Ocelot consists of nine quantum bits, or qubits, on a chip about a centimeter square, which, like some forms of quantum hardware, must be cryogenically cooled to near absolute zero in order to operate. Five of the nine qubits are a type of hardware that the field calls a “cat qubit,” named for Schrödinger’s cat, the famous 20th-century thought experiment in which an unseen cat in a box may be considered both dead and alive. Such a superposition of states is a key concept in quantum computing.

The cat qubits AWS has made are tiny hollow structures of tantalum that contain microwave radiation, attached to a silicon chip. The remaining four qubits are transmons—each an electric circuit made of superconducting material. In this architecture, AWS uses cat qubits to store the information, while the transmon qubits monitor the information in the cat qubits.

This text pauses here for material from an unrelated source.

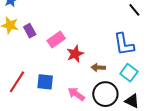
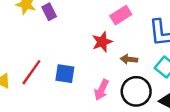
pink rectangle: (56, 39) -> (121, 15), moved
pink arrow: (76, 94) -> (101, 90), turned -102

This distinguishes its technology from Google’s and IBM’s quantum computers, whose computational parts are all transmons. 

Notably, AWS researchers used Ocelot to implement a more efficient form of quantum error correction. Like any computer, quantum computers make mistakes. Without correction, these errors add up, with the result that current machines cannot accurately execute the long algorithms required for useful applications. “The only way you’re going to get a useful quantum computer is to implement quantum error correction,” says Painter.

Unfortunately, the algorithms required for quantum error correction usually have heavy hardware requirements. Last year, Google encoded a single error-corrected bit of quantum information using 105 qubits.

Amazon’s design strategy requires only a 10th as many qubits per bit of information, says Painter. In work published in Nature on Wednesday, the team encoded a single error-corrected bit of information in Ocelot’s nine qubits. Theoretically, this hardware design should be easier to scale up to a larger machine than a design made only of transmons, says Painter. 

This design combining cat qubits and transmons makes error correction simpler, reducing the number of qubits needed, says Shruti Puri, a physicist at Yale University who was not involved in the work. (Puri works part-time for another company that develops quantum computers but spoke to MIT Technology Review in her capacity as an academic.)

“Basically, you can decompose all quantum errors into two kinds—bit flips and phase flips,” says Puri. Quantum computers represent information as 1s, 0s, and probabilities, or superpositions, of both. A bit flip, which also occurs in conventional computing, takes place when the computer mistakenly encodes a 1 that should be a 0, or vice versa. In the case of quantum computing, the bit flip occurs when the computer encodes the probability of a 0 as the probability of a 1, or vice versa. A phase flip is a type of error unique to quantum computing, having to do with the wavelike properties of the qubit.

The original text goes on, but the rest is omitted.